Su-chee siempre había creído en la política gubernamental. Su vida, igual que la de muchos campesinos, había mejorado desde los tiempos en que sus padres y abuelos trabajaban el campo para terratenientes que los explotaba y les chupaban la sangre. Ahora, al mirar alrededor, veía que esos progresos se iban erosionando con la misma facilidad con que una tormenta de polvo barría la tierra. Decían que ahora había electricidad y televisión, pero sólo eran una ventana al mundo exterior donde veía lo que nunca había tenido ni nunca tendría.
Dicen que en China hay novecientos millones de campesinos que trabajan la tierra, una sexta parte de la población mundial, pensó Su-chee, y de alguna forma -asombrosa y grotescamente- el gobierno pretendía que ella aceptara su suerte como habían hecho sus antepasados. Miao-shan lo había visto. Lo comprendió como sólo los jóvenes saben hacerlo. Comprendió lo que los líderes chinos no comprendían cuando decían a los campesinos: “Sois la vida de China.

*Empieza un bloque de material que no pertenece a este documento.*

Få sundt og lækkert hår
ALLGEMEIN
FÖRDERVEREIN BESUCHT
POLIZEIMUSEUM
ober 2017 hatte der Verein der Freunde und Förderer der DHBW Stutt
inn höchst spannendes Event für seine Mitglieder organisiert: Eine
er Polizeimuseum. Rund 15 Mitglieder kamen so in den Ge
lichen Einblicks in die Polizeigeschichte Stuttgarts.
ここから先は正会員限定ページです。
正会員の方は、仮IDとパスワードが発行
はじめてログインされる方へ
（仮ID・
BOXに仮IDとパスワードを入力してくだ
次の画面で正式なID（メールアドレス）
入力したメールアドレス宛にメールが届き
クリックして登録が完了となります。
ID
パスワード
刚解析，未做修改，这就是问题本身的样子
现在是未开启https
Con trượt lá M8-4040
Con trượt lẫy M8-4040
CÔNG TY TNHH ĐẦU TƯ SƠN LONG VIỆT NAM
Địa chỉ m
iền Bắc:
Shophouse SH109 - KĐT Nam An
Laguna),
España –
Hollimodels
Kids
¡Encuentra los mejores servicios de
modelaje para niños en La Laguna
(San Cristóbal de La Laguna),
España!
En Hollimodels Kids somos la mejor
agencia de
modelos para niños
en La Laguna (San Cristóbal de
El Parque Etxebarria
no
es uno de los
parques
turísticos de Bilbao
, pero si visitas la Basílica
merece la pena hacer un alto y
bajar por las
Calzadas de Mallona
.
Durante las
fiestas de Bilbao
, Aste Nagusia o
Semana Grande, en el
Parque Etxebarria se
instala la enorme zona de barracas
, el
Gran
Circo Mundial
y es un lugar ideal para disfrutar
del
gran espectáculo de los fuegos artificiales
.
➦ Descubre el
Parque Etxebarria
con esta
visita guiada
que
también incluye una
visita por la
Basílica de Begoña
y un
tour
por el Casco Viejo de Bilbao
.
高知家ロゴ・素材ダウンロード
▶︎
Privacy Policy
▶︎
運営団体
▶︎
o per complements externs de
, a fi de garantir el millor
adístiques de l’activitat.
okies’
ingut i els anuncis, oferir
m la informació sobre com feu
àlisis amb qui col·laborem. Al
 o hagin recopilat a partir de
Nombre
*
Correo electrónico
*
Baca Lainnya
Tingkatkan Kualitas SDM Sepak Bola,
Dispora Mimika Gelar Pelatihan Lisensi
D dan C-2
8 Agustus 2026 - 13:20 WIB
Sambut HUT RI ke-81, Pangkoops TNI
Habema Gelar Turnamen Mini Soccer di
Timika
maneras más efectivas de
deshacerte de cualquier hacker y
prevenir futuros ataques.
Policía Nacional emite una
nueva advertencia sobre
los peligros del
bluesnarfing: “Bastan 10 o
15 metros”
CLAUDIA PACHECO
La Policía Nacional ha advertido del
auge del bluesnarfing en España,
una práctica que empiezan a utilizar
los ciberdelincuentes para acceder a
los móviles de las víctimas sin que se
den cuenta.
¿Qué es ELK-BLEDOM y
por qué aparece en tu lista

No vayáis a las ciudades. Quedaos en el campo”. Comprendió que los extranjeros estaban ocupados con sus propias mentiras y traiciones. Era demasiado tarde para Su-chee, pero había cientos de millones de Miao-shan que no se quedarían sentados dejando que el mundo les pasara por delante. Poco a poco se irían levantando, como habían hecho los campesinos chinos en el pasado, y harían que el mundo viniera a ellos. Lo lograrían entregando su sangre, sacrificando su respeto por el pasado, mirando al horizonte y exigiendo lo que era suyo por derecho humano y político.
Todo esto era demasiado ambicioso para Su-chee, porque su mundo siempre había estado y siempre estaría confinado en una vida insignificante. Y en esa vida se había mentido muchas veces.
Había creído en los ideales de la amistad, pero Liu Hu-lan y Tang Dan no habían sido amigos verdaderos. Sí, estaban en el mismo sitio en su maltrecho corazón, ya que ambos habían actuado fríamente, sin consideración por las consecuencias. La traición de Tang Dan era fruto de la avaricia, y las consecuencias habían sido señaladas y condenadas por la sociedad. Pero los delitos de Hu-lan se habían cometido sin pensar en las consecuencias y nunca serían castigados. Si Hu-lan no hubiera ido a la granja Tierra Roja, no se habría encontrado con Su-chee ni con Shao-yi, no le habría enseñado nada cerca de los privilegios y las injusticias, y la vida de Su-chee habría sido muy distinta.
Su-chee creía en el amor, pero su amor por Ling Shao-yi sólo había sido un cúmulo de malas circunstancias. La idealización que Su-chee había hecho de Miao-shan era la más cruel y devastadora. Su hija, a pesar de su supuesto idealismo, era mentirosa, intrigante, una mujerzuela sin moral, de una codicia voraz. Ella, como madre, había cerrado los ojos, causando así más derramamiento de sangre y sufrimiento del que nunca habría imaginado.
Toda esa tortura y el consiguiente sufrimiento estaban en el aire y a tierra que la rodeaban y ese lugar sería un recordatorio continuo.
Caminó hasta el pequeño claro donde había dejado un termo con té, un bollo para el almuerzo y algunas herramientas. Cogió la azada, se internó en el campo, clavó la hoja y con un rápido movimiento levantó la tierra para airearla.